What does butter have to do with dancing? A quick detour in Google to see what butter + dance turns up directs me to a low-fi animation of a piece of butter dancing to “pump it” by the Black Eyed Peas …interesting… but not the only connection between butter and dance.

Reimagining and reclaiming spaces once used for industries that have been relocated for a variety of reasons is nothing new, and in August I found myself working in what used to be a Butter Factory on a dance performance that is based on a book written in the 1920s. Ireland was an international centre for butter making – and the Firkin Crane was one of the buildings that formed part of the Butter Exchange in the 19th century, which was the largest in the world at that time.
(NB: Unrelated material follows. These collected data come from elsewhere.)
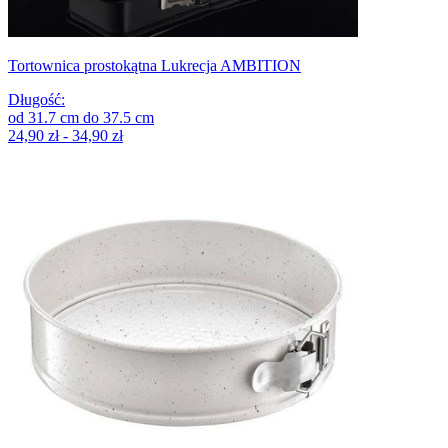
Tortownica prostokątna Lukrecja AMBITION
Długość
:
od
31.7
cm
do
37.5
cm
24,90 zł - 34,90 zł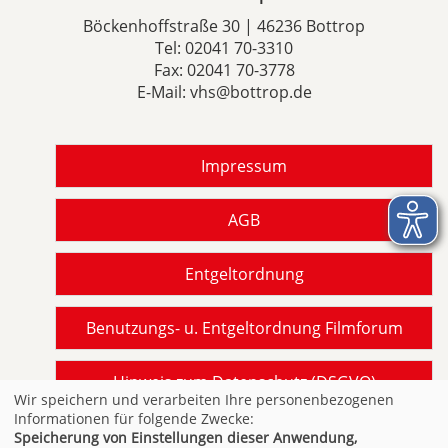
Böckenhoffstraße 30 | 46236 Bottrop
Tel:
02041 70-3310
Fax: 02041 70-3778
E-Mail:
vhs@bottrop.de
Impressum
AGB
Entgeltordnung
Benutzungs- u. Entgeltordnung Filmforum
Hinweis zum Datenschutz (DSGVO)
Wir speichern und verarbeiten Ihre personenbezogenen
Informationen für folgende Zwecke:
Barrierefreiheit gemäß BITV NRW
Speicherung von Einstellungen dieser Anwendung,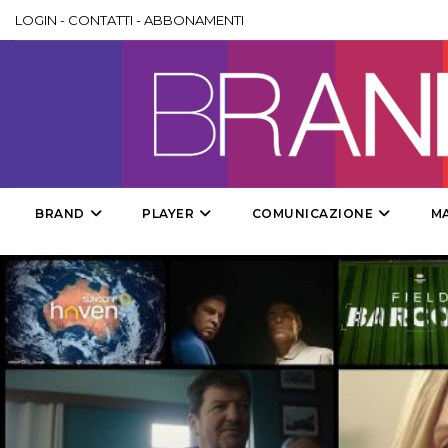
LOGIN
-
CONTATTI
-
ABBONAMENTI
BRAND
PLAYER
COMUNICAZIONE
M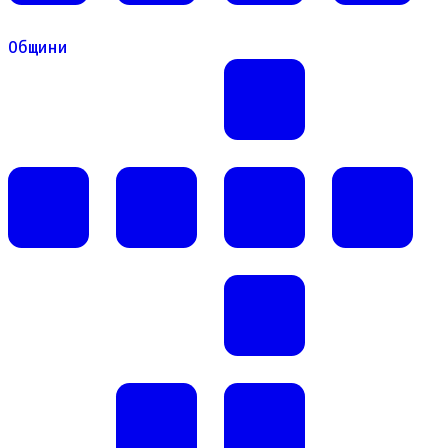
Общини
Общини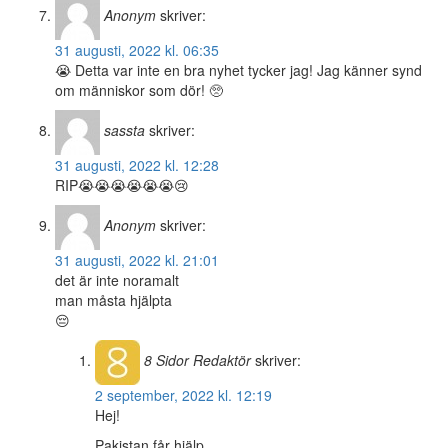
Anonym
skriver:
31 augusti, 2022 kl. 06:35
😭 Detta var inte en bra nyhet tycker jag! Jag känner synd
om människor som dör! 🥺
sassta
skriver:
31 augusti, 2022 kl. 12:28
RIP😭😭😭😭😭😭😢
Anonym
skriver:
31 augusti, 2022 kl. 21:01
det är inte noramalt
man måsta hjälpta
😔
8 Sidor
Redaktör
skriver:
2 september, 2022 kl. 12:19
Hej!
Pakistan får hjälp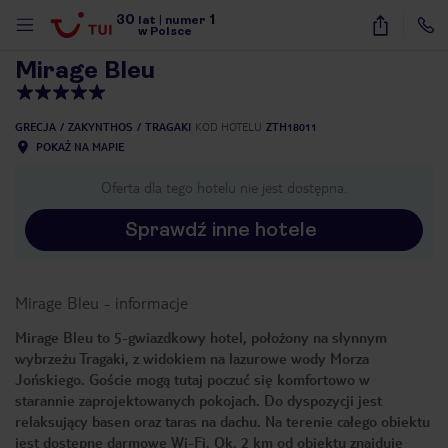
30
1
1
/
19
lat
|
numer
w Polsce
Mirage Bleu
GRECJA
ZAKYNTHOS
TRAGAKI
KOD HOTELU
ZTH18011
POKAŻ NA MAPIE
Oferta dla tego hotelu nie jest dostępna.
Sprawdź inne hotele
Mirage Bleu
-
informacje
Mirage Bleu to 5-gwiazdkowy hotel, położony na słynnym
wybrzeżu Tragaki, z widokiem na lazurowe wody Morza
Jońskiego. Goście mogą tutaj poczuć się komfortowo w
starannie zaprojektowanych pokojach. Do dyspozycji jest
relaksujący basen oraz taras na dachu. Na terenie całego obiektu
nute
jest dostępne darmowe Wi-Fi. Ok. 2 km od obiektu znajduje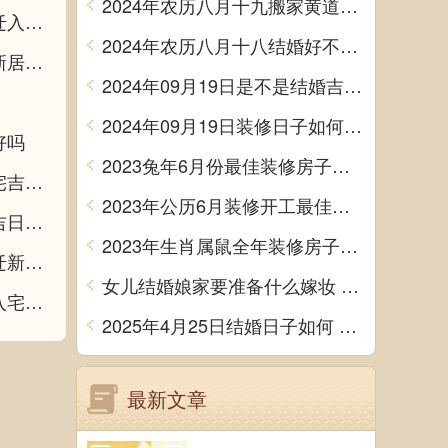
2024年农历八月十九搬家黄道吉日 是乔迁搬家好日子吗
2027年农历正月初五乔迁黄道吉日 今日乔迁入住好吗
2024年农历八月十八结婚好不好 办喜事吉利吗
2027年农历正月初四乔迁日子如何 是乔迁新居好日子吗
2024年09月19日是不是结婚吉日 今日办喜事好吗
2024年09月19日装修日子如何 今日装潢房子好不好
好吗
2023兔年6月份最佳装修房子吉日 2023年6月装修开工吉日
2027年农历正月初一是不是乔迁吉日 入新宅吉利吗
2023年公历6月装修开工最佳日期 6月装修新房最旺黄道吉日
2027年农历腊月廿九乔迁吉日查询 宜入宅吉日查询
2023年生肖属鼠全年装修房子的大吉日子 开工黄道吉日一览表
2027年农历腊月廿八是不是乔迁吉日 宜乔迁新居吉日查询
女儿结婚娘家要准备什么嫁妆 超全的女方陪嫁清单
2027年农历腊月廿七乔迁黄道吉日 是乔迁入宅好日子吗
2025年4月25日结婚日子如何 是办喜酒好日子吗
最新文章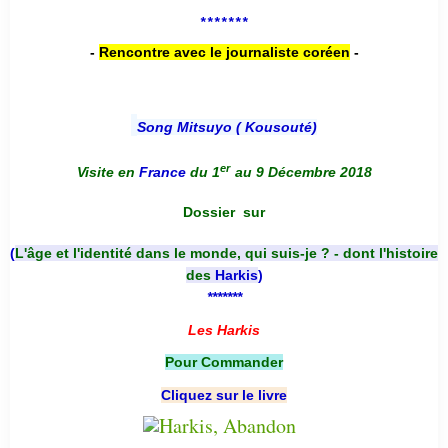
*******
-
Rencontre avec le journaliste coréen
-
Song Mitsuyo ( Kousouté
)
er
Visite en
France
du 1
au 9 Décembre 2018
Dossier
sur
(
L'âge et l'identité dans le monde, qui suis-je ? - dont l'histoire
des
Harkis
)
*******
Les Harkis
Pour Commander
Cliquez sur le livre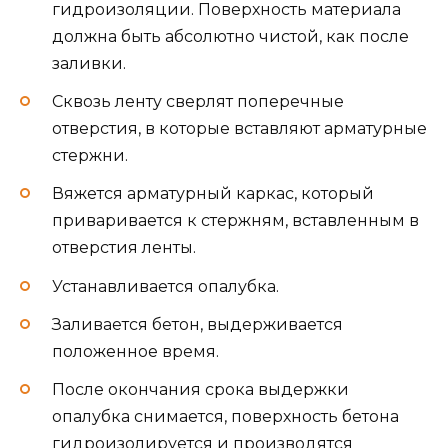
гидроизоляции. Поверхность материала
должна быть абсолютно чистой, как после
заливки.
Сквозь ленту сверлят поперечные
отверстия, в которые вставляют арматурные
стержни.
Вяжется арматурный каркас, который
приваривается к стержням, вставленным в
отверстия ленты.
Устанавливается опалубка.
Заливается бетон, выдерживается
положенное время.
После окончания срока выдержки
опалубка снимается, поверхность бетона
гидроизолируется и производятся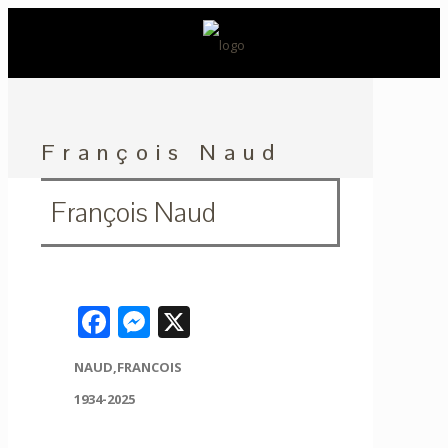
François Naud
François Naud
Facebook
Messenger
X
NAUD,FRANCOIS
1934-2025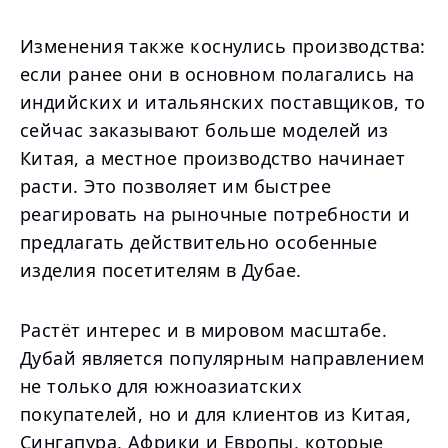
Изменения также коснулись производства:
если ранее они в основном полагались на
индийских и итальянских поставщиков, то
сейчас заказывают больше моделей из
Китая, а местное производство начинает
расти. Это позволяет им быстрее
реагировать на рыночные потребности и
предлагать действительно особенные
изделия посетителям в Дубае.
Растёт интерес и в мировом масштабе.
Дубай является популярным направлением
не только для южноазиатских
покупателей, но и для клиентов из Китая,
Сингапура, Африки и Европы, которые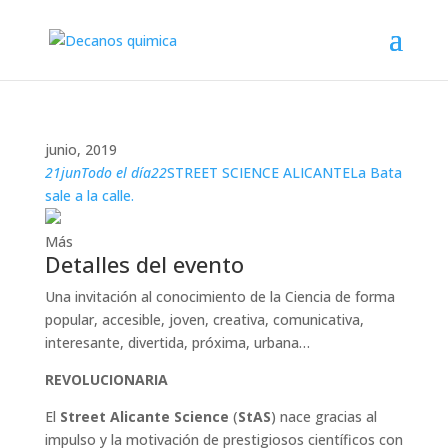
junio, 2019
21
jun
Todo el día
22
STREET SCIENCE ALICANTE
La Bata
sale a la calle.
Más
Detalles del evento
Una invitación al conocimiento de la Ciencia de forma
popular, accesible, joven, creativa, comunicativa,
interesante, divertida, próxima, urbana…
REVOLUCIONARIA
El
Street Alicante Science
(
StAS
) nace gracias al
impulso y la motivación de prestigiosos científicos con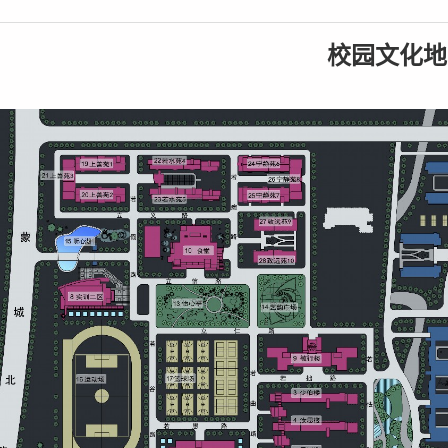
校园文化地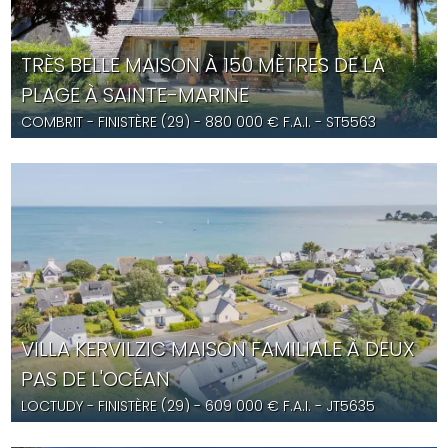
TRÈS BELLE MAISON À 150 MÈTRES DE LA
PLAGE À SAINTE-MARINE
COMBRIT
- FINISTÈRE (29) -
880 000
€ F.A.I.
- ST5563
VILLA KERVILZIC MAISON FAMILIALE À DEUX
PAS DE L'OCÉAN
LOCTUDY
- FINISTÈRE (29) -
609 000
€ F.A.I.
- JT5635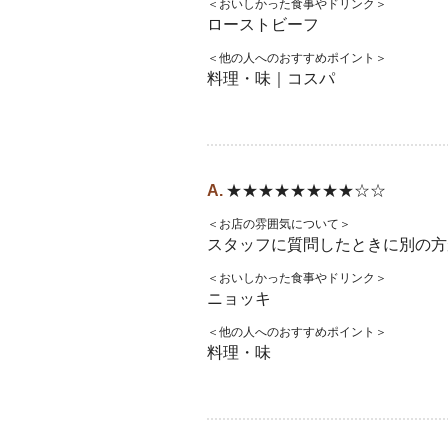
＜おいしかった食事やドリンク＞
ローストビーフ
＜他の人へのおすすめポイント＞
料理・味｜コスパ
★★★★★★★★☆☆
＜お店の雰囲気について＞
スタッフに質問したときに別の方
＜おいしかった食事やドリンク＞
ニョッキ
＜他の人へのおすすめポイント＞
料理・味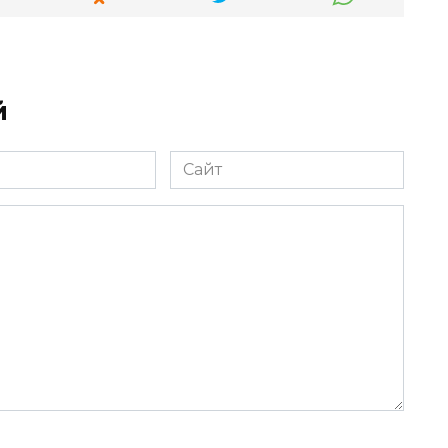
й
Сайт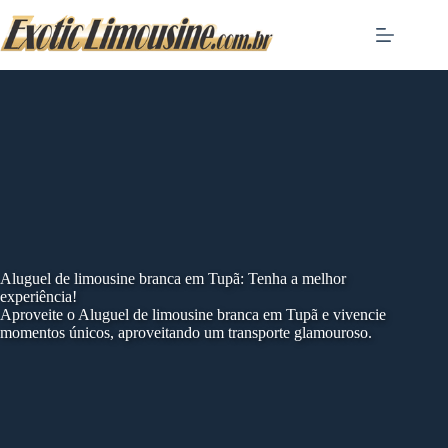
Skip
to
content
Aluguel de limousine branca em Tupã: Tenha a melhor
experiência!
Aproveite o Aluguel de limousine branca em Tupã e vivencie
momentos únicos, aproveitando um transporte glamouroso.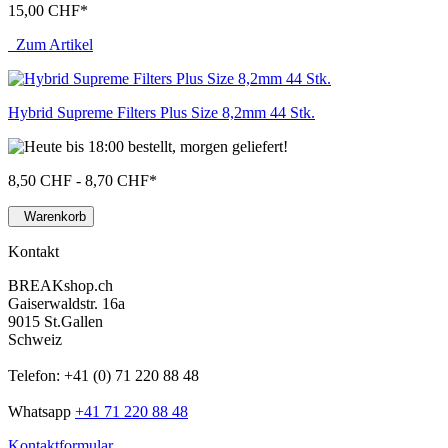
15,00 CHF
*
Zum Artikel
Hybrid Supreme Filters Plus Size 8,2mm 44 Stk.
8,50 CHF - 8,70 CHF
*
Warenkorb
Kontakt
BREAKshop.ch
Gaiserwaldstr. 16a
9015 St.Gallen
Schweiz
Telefon: +41 (0) 71 220 88 48
Whatsapp
+41 71 220 88 48
Kontaktformular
Now the Firkin Crane continues its life in the Cork community as Ireland’s National Centre for Dance and the sense of industry and producing an essential product continues, but this time the product is art.
In our old spaces, we find remnants of the way life used to be – socially, economically and culturally – and we can be inspired by what used to take place there in order to influence what we create there in the present. There are so many examples of imaginative ways in which we’ve reclaimed spaces that were once utilitarian in value and now house centres for creativity and ideas. Here in Sydney, Australia, The Historic Houses Trust maintains a number of our most significant spaces, providing us with a window into our past in order that we might see those spaces as significant pieces of the puzzle that makes present-day Australia what it is.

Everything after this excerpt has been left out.